Father dropped down to his hands and knees in front of Miriam and plucked the money off the floor. She looked as if she wanted to kick him in the ribs. But she didn’t: she just stared at him, seeing some kind of hideous animal too vile to strike, a two-headed calf, an earless dog.
When Daddy got back on his feet, he stuffed the bills in Miriam’s fist and told her to get on home. Her mouth was a tight circle of struggle. She was too proud to take it and too poor to hand it back. “Tell your husband the debt’s canceled. Tell him not to bet money he don’t have to spend. And tell him the one thing that makes me sick to my stomach is a man who sends his woman out to do his talking for him.”
The guys at the mill always owed my father. He had to write all his poker winnings down in a little black book just to keep track. I’d never known him to forget a debt or let a single dollar slide, and I wanted to tell Miriam Deets to shoo before he came to his senses.
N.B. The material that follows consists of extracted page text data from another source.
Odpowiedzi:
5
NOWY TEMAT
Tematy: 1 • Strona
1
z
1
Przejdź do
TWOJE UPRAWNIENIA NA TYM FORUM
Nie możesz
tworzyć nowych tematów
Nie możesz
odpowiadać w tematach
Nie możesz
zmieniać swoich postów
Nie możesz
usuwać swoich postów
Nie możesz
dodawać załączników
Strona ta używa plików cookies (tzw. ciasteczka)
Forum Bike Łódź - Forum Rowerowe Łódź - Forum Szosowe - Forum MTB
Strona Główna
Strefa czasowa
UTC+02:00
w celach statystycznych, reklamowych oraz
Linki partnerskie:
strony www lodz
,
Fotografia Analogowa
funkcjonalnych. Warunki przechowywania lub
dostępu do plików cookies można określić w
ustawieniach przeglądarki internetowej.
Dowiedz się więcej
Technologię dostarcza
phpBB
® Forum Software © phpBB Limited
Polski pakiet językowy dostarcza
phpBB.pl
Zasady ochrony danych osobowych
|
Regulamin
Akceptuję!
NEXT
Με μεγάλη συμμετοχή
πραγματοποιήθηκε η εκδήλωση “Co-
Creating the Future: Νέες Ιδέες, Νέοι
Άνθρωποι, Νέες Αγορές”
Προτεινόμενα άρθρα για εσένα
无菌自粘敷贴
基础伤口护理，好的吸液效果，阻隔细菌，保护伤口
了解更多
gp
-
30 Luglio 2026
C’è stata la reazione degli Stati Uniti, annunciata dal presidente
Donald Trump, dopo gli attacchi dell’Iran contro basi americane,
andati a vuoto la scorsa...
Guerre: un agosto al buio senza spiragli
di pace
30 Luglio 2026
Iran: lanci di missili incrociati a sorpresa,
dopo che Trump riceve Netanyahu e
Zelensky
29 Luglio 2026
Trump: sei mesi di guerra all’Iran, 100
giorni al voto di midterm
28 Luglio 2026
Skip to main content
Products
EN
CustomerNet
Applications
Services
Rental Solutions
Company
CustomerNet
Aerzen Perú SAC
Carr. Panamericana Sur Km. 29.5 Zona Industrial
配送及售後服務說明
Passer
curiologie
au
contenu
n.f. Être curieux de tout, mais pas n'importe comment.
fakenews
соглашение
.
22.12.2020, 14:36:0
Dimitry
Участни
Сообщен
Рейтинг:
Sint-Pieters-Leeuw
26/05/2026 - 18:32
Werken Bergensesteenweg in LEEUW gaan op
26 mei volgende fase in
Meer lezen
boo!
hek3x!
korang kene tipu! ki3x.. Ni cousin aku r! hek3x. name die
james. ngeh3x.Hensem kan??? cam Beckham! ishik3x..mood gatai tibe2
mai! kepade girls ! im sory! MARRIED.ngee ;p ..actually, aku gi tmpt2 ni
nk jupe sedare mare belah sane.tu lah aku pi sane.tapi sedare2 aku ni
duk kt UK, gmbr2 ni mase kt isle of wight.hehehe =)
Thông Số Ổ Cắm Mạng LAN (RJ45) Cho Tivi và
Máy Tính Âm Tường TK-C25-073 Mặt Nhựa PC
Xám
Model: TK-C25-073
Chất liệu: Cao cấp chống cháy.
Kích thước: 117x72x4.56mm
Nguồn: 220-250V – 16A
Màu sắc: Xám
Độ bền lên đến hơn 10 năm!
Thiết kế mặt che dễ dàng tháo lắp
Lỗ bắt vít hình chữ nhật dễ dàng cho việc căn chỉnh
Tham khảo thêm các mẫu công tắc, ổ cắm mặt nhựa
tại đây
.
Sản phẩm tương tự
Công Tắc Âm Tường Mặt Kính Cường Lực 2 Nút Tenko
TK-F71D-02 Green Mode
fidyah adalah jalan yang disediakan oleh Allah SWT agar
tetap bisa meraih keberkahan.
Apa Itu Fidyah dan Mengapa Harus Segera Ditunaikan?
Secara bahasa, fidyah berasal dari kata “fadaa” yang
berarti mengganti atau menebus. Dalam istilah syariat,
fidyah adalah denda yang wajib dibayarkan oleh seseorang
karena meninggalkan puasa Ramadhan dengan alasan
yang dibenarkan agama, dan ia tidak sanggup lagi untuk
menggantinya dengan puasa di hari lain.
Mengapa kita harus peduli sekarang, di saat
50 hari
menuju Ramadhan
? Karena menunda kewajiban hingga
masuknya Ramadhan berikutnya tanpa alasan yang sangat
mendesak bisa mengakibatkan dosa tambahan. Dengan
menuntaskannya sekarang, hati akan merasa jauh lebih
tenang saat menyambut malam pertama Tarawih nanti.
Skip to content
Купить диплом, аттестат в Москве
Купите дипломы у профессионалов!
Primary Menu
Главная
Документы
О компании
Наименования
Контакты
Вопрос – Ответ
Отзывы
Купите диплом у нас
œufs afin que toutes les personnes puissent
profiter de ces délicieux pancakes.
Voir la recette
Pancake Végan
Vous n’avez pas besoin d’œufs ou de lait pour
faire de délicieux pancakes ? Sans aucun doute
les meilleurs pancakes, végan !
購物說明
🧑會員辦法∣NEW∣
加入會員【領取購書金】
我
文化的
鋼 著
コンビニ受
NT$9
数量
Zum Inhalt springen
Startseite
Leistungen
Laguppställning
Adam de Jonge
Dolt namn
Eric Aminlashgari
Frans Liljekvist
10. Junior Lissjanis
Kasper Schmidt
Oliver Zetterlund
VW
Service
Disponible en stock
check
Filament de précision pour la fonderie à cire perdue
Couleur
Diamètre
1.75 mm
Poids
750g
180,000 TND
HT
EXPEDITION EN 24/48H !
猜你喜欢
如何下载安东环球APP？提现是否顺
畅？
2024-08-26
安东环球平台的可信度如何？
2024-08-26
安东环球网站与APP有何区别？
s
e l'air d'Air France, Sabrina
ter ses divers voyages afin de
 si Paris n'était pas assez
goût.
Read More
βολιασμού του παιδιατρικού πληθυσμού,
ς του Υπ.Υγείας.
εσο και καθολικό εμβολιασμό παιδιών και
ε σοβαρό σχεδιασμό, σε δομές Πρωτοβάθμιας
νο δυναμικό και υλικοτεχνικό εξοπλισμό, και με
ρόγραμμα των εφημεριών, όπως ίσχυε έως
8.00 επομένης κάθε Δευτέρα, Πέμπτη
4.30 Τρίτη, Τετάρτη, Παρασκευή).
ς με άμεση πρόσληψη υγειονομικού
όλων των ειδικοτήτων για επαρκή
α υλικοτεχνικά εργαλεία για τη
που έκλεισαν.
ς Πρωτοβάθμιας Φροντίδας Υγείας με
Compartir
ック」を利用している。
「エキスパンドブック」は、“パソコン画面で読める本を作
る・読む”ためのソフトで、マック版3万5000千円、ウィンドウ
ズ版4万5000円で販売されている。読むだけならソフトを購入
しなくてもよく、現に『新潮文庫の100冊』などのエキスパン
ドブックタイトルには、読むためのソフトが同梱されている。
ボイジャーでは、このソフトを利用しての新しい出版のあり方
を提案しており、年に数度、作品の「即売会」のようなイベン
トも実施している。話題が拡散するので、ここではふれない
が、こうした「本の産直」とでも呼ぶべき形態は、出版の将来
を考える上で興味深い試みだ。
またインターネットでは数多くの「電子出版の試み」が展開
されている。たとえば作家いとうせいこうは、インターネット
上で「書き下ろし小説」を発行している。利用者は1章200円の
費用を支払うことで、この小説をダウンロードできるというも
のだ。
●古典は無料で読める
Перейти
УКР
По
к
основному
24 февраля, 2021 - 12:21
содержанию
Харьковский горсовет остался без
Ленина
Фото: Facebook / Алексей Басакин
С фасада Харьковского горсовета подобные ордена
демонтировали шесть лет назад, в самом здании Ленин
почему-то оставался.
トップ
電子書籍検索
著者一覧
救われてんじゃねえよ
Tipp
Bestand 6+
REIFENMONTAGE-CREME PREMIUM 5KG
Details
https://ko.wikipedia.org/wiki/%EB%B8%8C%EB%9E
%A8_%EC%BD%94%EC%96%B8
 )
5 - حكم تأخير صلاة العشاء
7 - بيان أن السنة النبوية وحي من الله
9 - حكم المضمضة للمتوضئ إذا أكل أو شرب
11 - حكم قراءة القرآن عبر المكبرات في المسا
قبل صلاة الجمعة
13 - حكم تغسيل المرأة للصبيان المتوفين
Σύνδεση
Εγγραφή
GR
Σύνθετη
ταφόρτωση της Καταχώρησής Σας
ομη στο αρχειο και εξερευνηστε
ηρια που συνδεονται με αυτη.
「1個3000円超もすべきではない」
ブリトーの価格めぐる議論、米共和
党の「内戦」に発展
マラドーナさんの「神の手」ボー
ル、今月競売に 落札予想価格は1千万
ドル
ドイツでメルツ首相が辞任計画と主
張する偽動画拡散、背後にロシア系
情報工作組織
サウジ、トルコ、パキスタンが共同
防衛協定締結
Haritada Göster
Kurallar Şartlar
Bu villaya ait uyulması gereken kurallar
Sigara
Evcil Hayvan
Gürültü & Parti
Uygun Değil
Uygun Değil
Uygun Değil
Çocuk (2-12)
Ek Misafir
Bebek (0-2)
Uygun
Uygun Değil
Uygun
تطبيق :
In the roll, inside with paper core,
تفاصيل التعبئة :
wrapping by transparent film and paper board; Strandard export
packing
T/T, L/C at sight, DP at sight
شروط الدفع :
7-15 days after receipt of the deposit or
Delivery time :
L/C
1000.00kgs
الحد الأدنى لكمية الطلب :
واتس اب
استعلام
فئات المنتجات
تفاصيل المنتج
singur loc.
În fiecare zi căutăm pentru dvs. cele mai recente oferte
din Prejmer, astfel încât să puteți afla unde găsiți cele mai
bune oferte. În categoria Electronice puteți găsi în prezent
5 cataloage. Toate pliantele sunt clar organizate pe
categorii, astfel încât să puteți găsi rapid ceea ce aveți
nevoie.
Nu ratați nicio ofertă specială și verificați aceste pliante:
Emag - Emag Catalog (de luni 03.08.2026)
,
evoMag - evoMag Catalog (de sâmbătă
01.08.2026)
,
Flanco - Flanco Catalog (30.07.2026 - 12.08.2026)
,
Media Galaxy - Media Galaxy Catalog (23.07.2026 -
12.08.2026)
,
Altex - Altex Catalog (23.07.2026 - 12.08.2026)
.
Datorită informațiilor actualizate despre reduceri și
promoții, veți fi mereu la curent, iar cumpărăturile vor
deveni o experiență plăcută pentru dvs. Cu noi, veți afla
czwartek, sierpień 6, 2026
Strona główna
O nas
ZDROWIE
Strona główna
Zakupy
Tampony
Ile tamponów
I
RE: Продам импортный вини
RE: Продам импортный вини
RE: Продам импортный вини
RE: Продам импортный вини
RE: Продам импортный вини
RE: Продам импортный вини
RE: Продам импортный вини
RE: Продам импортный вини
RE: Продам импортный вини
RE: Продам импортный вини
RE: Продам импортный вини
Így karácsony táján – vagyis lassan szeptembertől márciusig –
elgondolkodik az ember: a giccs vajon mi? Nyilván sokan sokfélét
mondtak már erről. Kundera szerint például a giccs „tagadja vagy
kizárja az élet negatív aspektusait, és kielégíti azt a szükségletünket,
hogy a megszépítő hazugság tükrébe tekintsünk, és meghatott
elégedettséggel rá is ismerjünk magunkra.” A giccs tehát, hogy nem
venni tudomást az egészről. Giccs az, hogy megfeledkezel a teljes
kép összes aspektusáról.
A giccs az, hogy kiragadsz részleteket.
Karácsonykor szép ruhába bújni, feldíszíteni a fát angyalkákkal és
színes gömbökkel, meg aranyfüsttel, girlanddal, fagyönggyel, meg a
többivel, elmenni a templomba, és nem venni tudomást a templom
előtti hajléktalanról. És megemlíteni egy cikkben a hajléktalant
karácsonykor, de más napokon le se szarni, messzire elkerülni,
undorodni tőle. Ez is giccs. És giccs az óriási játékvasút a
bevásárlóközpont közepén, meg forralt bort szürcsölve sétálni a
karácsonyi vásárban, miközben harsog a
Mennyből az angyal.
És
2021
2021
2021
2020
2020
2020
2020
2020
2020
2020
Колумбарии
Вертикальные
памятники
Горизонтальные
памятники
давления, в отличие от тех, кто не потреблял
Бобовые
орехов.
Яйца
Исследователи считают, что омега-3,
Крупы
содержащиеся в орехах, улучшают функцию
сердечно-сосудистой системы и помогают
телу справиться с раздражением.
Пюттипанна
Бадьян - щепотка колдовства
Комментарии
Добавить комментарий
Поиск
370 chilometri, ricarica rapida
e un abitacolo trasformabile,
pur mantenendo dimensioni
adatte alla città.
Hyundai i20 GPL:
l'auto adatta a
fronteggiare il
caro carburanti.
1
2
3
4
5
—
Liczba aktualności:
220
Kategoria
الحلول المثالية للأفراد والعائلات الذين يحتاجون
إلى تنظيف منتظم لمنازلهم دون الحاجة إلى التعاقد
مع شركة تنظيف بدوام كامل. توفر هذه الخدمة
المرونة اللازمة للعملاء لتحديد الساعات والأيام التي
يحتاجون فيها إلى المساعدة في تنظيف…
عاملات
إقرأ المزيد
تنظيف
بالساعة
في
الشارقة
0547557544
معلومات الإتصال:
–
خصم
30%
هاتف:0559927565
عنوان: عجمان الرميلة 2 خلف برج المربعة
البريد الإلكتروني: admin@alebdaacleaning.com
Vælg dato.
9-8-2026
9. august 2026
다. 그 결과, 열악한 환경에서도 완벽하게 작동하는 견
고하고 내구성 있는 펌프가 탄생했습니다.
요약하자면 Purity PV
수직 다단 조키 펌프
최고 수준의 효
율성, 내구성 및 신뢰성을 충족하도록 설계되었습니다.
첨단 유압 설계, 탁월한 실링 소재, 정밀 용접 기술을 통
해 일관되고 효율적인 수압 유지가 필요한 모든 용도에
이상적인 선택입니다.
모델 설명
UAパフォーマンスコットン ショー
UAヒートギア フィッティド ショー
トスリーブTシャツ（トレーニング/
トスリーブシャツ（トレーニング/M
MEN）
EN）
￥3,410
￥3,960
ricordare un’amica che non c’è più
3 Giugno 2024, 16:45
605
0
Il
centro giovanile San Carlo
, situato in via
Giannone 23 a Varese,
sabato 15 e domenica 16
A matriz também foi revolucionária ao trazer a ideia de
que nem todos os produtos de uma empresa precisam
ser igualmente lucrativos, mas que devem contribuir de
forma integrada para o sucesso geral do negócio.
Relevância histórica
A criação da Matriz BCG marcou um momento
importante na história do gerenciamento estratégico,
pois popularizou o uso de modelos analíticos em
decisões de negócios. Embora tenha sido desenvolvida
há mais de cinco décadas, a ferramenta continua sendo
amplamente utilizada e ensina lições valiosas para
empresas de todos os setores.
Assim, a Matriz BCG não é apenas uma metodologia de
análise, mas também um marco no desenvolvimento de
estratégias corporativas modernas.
All evening Father fretted and paced, popping out of his chair every five minutes. Mother must’ve said, “What is it, Dean?” six or seven times. Even a night’s sleep didn’t snap him out of it. At breakfast he put four teaspoons of sugar in his coffee and was ready to dump the fifth when Mom said, “What’s eating you?”
“You’re eating me with all your damn questions.” He stomped out the back door. Mom and I watched him tramp across Aunt Arlen’s lawn and pound on her window. When she appeared, he gestured toward the chicken coop. Arlen nodded. She doted on her chickens as long as they were alive, but she wasn’t sentimental when one’s time came.
As Daddy unlatched the door of the coop the chickens sensed his purpose and squawked, fluttering against the cage. In less than a minute he had what he wanted. Holding the chosen one by her scrawny neck, he made straight for Arlen’s chopping block. He laid the hen on the stump, grabbed the ax, and swung once. I jumped. The headless chicken twitched.
“Guess he has a craving for fried chicken,” Mother said.
He carried it inside and plopped it in the sink. Mom followed him, crouching to wipe up the trail of splattered blood. Daddy didn’t say a word: he just started plucking, both hands moving like pistons.
When the hen was bare and pink, he opened her up to clean out the innards. He dropped the dark liver, the heart and kidneys into a plastic bag, scooped the stomach and lungs and tangled bowels into the garbage, then ripped open a paper sack to wrap around the naked chicken. With the bundle in one hand and the giblets in the other, he shouldered past Mother and me and stalked off down the alley.
“Where is he going?” Mom said.
“How would I know?” My voice gave me away.
“Lizzie?”
Traitor or liar, I had to choose. Father or Mother, who loved me best?
“Do you know about this?”
I spilled the story, minus a few details. The look on Mother’s face told me I’d done her no favor. Honesty would win me no grace.